Having a closer look at the double-focus conditions, it was found that English speakers often shift stress not only when corrective focus accents are located on directly adjacent syllables (as in condition clash), but also when the corrective focus accents are separated by one syllable (as in condition no clash), similar to findings by Vogel et al. (1995) and Beckman et al. (1990). This suggests that stress shift is not only triggered by directly adjacent lexical stresses on the syllable level, as implied by for example Henrich et al. (2014) or Vogel et al. (1995), but also by prominences of a higher level in the prosodic hierarchy as suggested by Standard Metrical Phonology (Liberman and Prince, 1977; Selkirk, 1984; Nespor and Vogel, 1986). This experiment could clarify that this includes pitch accents used for focus marking.

Since the context required an emphatic corrective focus accent the results suggest that stress clashes are not only resolved by stress or accent reduction, but that prominence is actually shifted onto the initial syllable even under focus marking and even when the clash is only present above the lexical level. The fact that stress shift was perceived without its shift triggering context also speaks against the claim that stress shift is a mainly perceptual phenomenon (cf. Grabe and Warren, 1995; Tomlinson et al., 2014). It has to be noted however, that the high intra-rater agreements but lower inter-rater agreement in determining stress shift indicates that listeners may have different strategies in determining word stress.

Furthermore, it was explored whether the possibility to shift the accented syllable away from the second focus accent leads to more double-accent productions. In Experiment 2, where such repair strategies were not available, speakers often omitted the first focus accent. The study found a correlation between stress shift and pitch accent placement. Most double-focus sentences had two prominences (ca. 75%), but the two conditions were affected differently. In the “clash” condition, there were more instances of two prominences when stress was shifted, and more instances of omitting the pitch accent on the first focused word when stress was not shifted. This suggests that alternation preferences may also interact with the prosodic marking of focus by pitch accent placement to prevent a pitch accent clash.

Concerning the no clash condition, where the adjacent pitch accents are separated by one syllable, the correlation of pitch accent placement and stress shift goes in the other direction - if stress is shifted, speakers more often omitted the first focus accent than when stress was not shifted, a so far unexplained phenomenon.

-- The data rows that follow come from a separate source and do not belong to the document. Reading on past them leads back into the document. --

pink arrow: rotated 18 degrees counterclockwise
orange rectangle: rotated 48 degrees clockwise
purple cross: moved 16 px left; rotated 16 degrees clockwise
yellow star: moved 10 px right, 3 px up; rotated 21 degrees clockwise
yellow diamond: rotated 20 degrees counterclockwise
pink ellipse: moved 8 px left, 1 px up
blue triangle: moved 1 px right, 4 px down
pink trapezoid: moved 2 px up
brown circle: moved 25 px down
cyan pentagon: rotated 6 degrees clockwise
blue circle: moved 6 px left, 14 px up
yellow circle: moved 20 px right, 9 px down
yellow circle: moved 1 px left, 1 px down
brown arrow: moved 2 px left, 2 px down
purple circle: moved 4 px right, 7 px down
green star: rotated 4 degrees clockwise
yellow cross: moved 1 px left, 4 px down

The fact that speakers produced two prominences in over 75% of the shiftable contexts of Experiment 3 but only in about 57% in the contexts of the experiment where stress shift was not an option (Experiment 2), however, does support the assumption that English speakers may have omitted pitch accents due to rhythmic reasons in the previous experiment and that the one unaccented syllable between the two focus accents often was not enough to dissolve the dispreferred clash.

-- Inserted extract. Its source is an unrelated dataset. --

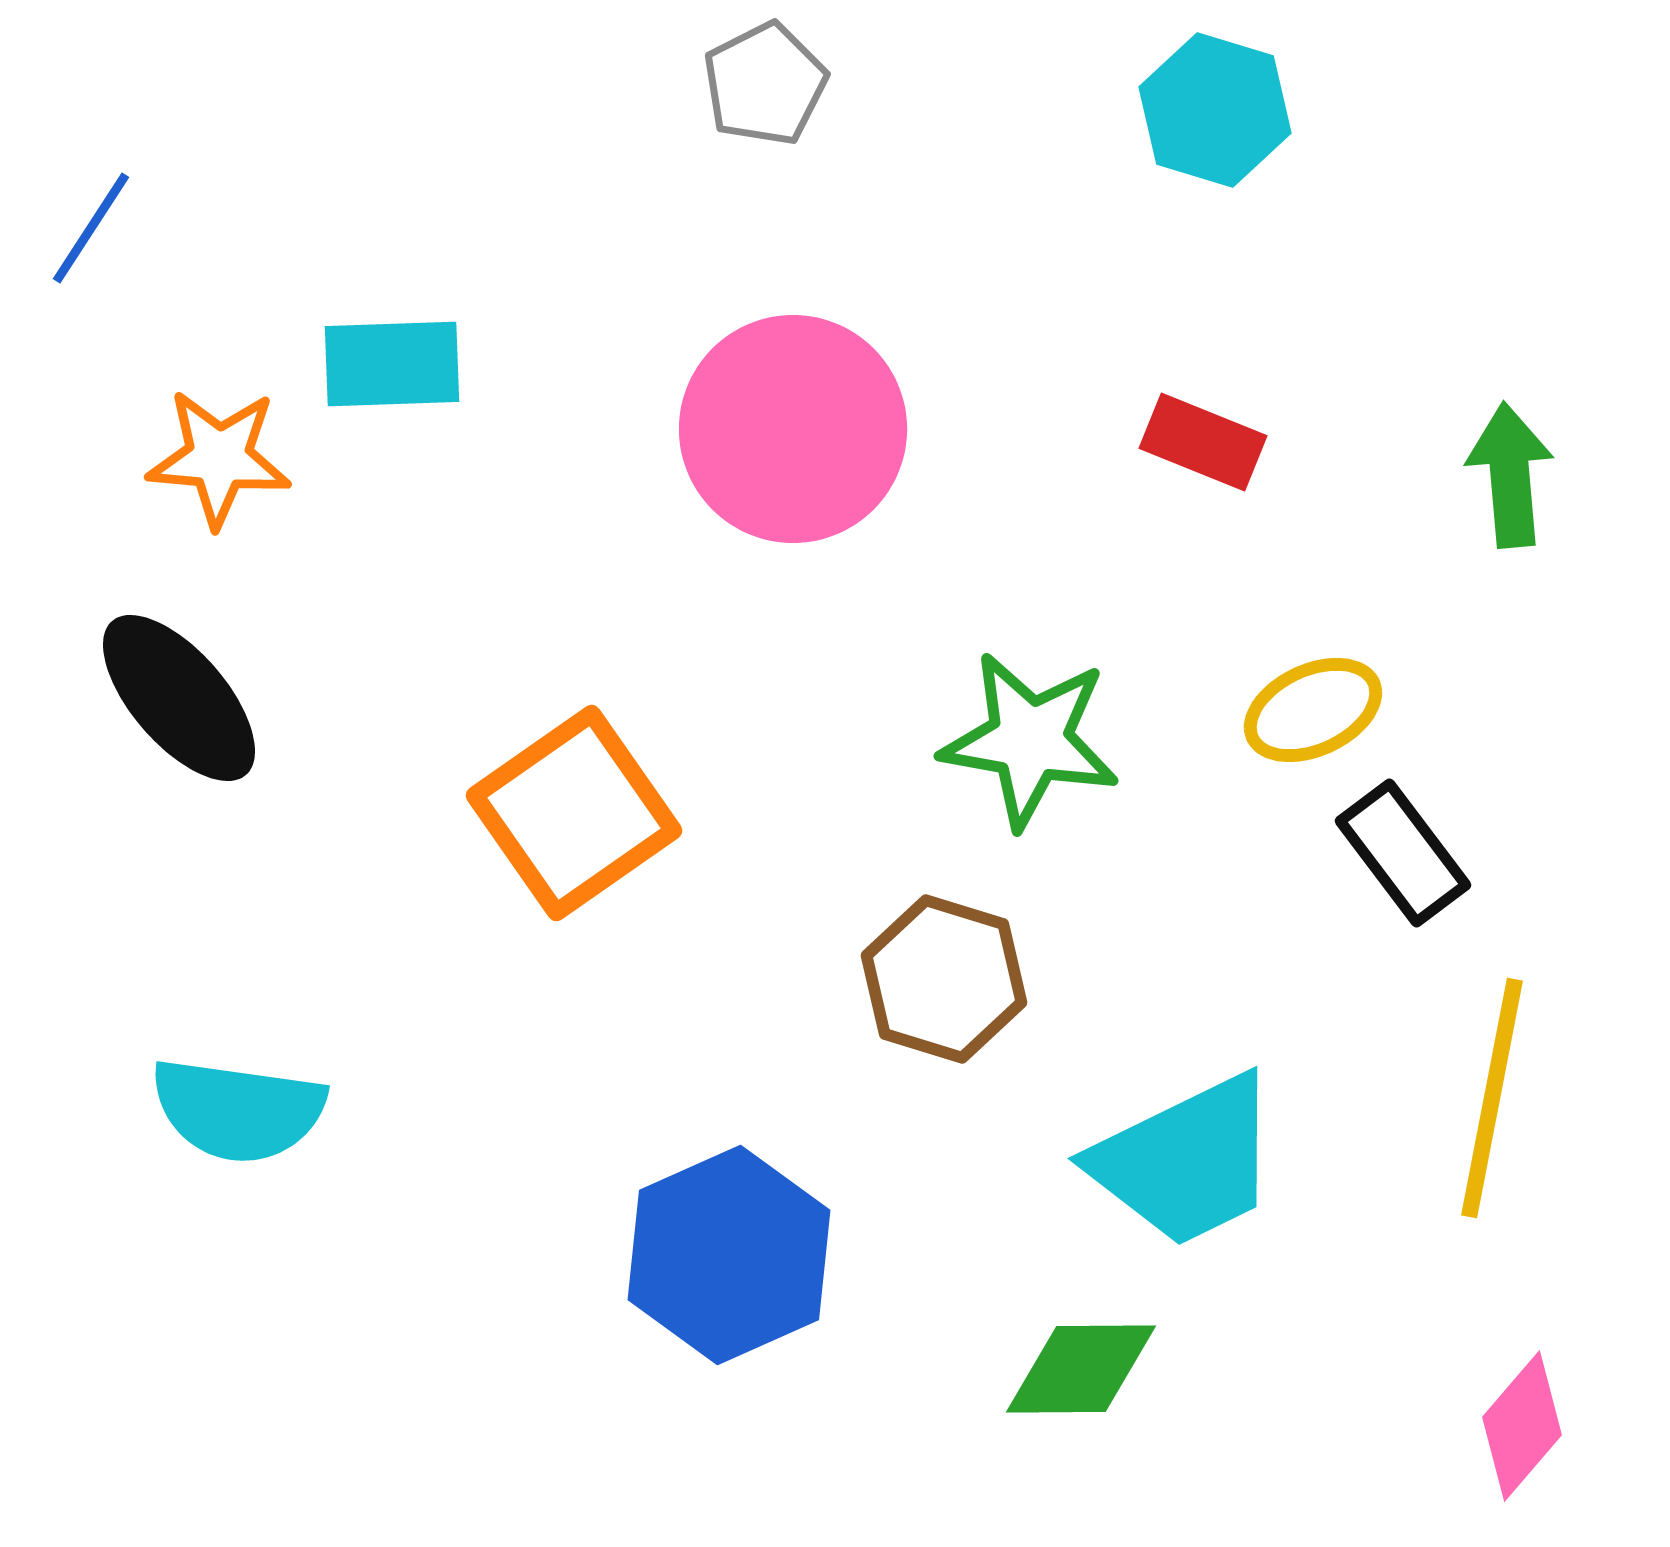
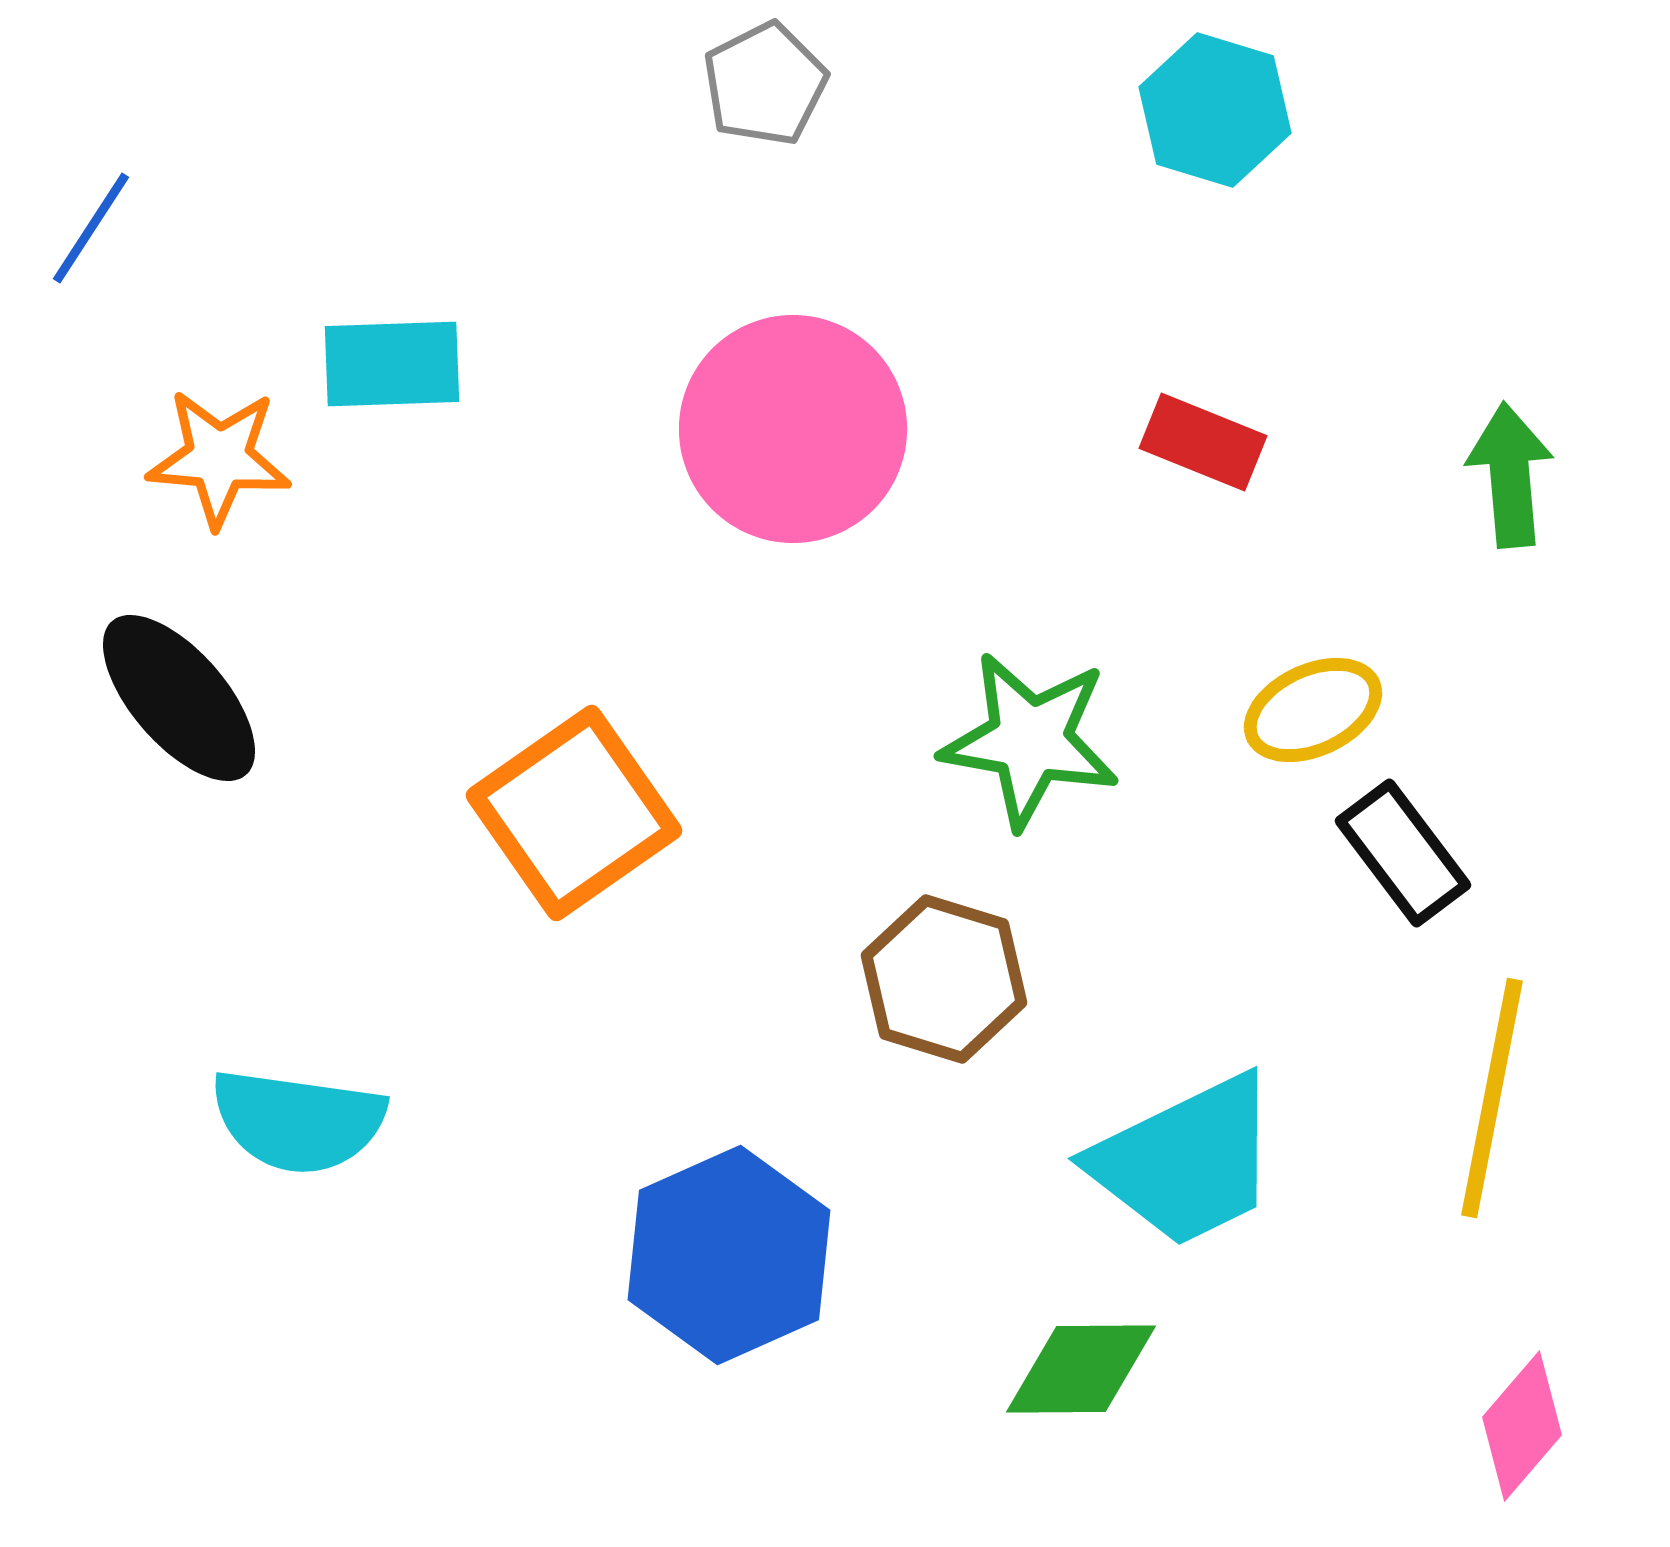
cyan semicircle: moved 60 px right, 11 px down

5. General discussion and conclusion

The presented experiments investigated the interplay of alternation preferences and corrective focus marking in productions by German and English speakers. With German and English, two well-investigated stress-timed languages were chosen which share a number of similarities: They both have been found to prefer an alternation of strong and weak in production, perception and processing of sentences. They also both use pitch accenting to indicate focus structure, and they have been shown to do so by similar means. It has been found for both languages, however, that there is variation in the mapping of pitch accents and information-structure categories, and that we cannot assume a strict one-to-one relationship. Against this backdrop, this study investigated whether the preference for rhythmic alternation can account for variation in the prosodic marking of focus.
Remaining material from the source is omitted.